Purpose: : We aim to understand how cytoskeletal proteins in the retina respond to oxidative stress and how these responses affect apoptotic signaling of retina cells. We determined the role of vimentin, an intermediate filament, in the retina under stress conditions. Previously, proteomic analysis of the retina revealed that the expression levels of vimentin and protein phosphatase 2A (PP2A) are significantly increased when mice are exposed under continuous light for 7 days compared to a condition of 12h light/dark cycling exposure. When melatonin is administered to animals while they are exposed to continuous light, the levels of vimentin and PP2A return to a normal level. Further, vimentin has been shown to be a target of PP2A that directly binds vimentin and dephosphorylates it. Vimentin is present in all mesenchymal cells, and often used as a differentiation marker. Like other intermediate filaments, vimentin acts to maintain cellular integrity; however, vimentin may play a role in adhesion, migration, cellular survival and signaling in the retina.

Methods: : In vivo, female mice (12 weeks of age) were housed under a 12h light/12h dark cycling condition (250-300 lux) for 2 weeks. Animals were divided into three groups (12 mice/group). The first group of mice (light/dark group) were housed in the 12 h light/ 12 h dark condition and treated with melatonin vehicle solution (0.3% ethanol-saline); the second group (constant light group) were housed in constant room light for 7 days and also treated with vehicle solution; the third group (melatonin treated group) were kept in constant room light for 7 days and treated with melatonin via intraperitoneal injection at a dose of 50ug/mouse. In vitro, rat retinal cells and ARPE19 cells were exposed to light (700-5000 lux). We used biochemistry and cell biology to examine what roles vimentin might play in the retina.
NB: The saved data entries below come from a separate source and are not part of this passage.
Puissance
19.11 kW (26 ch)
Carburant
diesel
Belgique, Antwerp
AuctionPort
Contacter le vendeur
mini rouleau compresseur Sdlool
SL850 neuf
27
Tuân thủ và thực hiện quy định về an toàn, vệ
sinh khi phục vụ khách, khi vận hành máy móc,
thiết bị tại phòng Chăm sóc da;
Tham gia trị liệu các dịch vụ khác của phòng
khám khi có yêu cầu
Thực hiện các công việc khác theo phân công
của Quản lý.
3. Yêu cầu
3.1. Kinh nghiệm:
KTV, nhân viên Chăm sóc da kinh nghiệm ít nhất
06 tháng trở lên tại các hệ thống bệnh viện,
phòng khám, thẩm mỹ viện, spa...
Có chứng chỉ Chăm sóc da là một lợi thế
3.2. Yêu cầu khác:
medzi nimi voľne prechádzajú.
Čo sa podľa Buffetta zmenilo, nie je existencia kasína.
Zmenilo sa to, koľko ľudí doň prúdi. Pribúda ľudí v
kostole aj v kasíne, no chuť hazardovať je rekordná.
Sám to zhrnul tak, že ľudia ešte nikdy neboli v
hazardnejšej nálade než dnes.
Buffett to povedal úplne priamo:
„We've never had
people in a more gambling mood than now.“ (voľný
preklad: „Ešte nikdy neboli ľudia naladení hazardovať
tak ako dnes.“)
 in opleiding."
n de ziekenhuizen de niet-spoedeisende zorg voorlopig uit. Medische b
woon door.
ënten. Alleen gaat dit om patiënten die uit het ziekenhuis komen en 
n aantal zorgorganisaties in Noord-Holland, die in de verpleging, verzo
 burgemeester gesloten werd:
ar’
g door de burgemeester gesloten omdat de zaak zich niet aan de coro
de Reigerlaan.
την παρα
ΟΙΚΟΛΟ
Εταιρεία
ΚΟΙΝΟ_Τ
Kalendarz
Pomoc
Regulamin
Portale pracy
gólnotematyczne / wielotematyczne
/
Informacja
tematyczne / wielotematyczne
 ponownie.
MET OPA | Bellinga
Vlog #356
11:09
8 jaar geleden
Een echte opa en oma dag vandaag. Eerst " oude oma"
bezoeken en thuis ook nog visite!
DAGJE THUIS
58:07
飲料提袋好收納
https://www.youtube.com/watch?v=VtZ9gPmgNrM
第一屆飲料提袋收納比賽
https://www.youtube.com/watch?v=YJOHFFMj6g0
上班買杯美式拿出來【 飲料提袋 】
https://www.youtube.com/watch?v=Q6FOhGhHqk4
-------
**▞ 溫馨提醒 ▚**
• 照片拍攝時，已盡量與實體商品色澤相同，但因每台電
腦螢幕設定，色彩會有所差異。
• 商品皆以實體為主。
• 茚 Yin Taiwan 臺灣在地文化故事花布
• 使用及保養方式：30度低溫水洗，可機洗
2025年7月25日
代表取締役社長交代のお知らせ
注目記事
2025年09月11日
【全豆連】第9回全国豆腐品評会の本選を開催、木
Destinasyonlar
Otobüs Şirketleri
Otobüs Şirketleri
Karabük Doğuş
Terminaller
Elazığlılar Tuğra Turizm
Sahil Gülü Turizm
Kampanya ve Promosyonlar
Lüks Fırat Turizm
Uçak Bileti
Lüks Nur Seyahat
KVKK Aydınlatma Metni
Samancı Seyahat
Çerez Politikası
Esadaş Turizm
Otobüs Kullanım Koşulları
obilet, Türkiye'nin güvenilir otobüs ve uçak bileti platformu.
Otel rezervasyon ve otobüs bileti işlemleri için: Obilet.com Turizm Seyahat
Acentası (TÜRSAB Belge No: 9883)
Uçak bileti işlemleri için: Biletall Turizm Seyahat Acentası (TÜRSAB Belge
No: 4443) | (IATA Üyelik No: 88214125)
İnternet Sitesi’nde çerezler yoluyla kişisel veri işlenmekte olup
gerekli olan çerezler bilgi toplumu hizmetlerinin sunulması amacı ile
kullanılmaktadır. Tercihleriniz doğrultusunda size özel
Results: : Upregulation of PP2A positively correlates with the levels of vimentin upon light-induced stress. Stabilization of vimentin appears to be achieved by inhibition of protein kinase such as S6 Kinase or enhancing the activity of protein phosphatase 2A.

Conclusions: : Our results suggest that external stress enhances PP2A activity, thereby stabilizing vimentin by directly dephosphorylating it, and preventing vimentin from caspase-dependent protein degradation and the activation of apoptosis. Phosphorylation may result in depolymerized vimentin, leading to nonfilamentous particles. We hypothesize that a stabilized vimentin might act as an antiapoptotic agent when cells are under stress.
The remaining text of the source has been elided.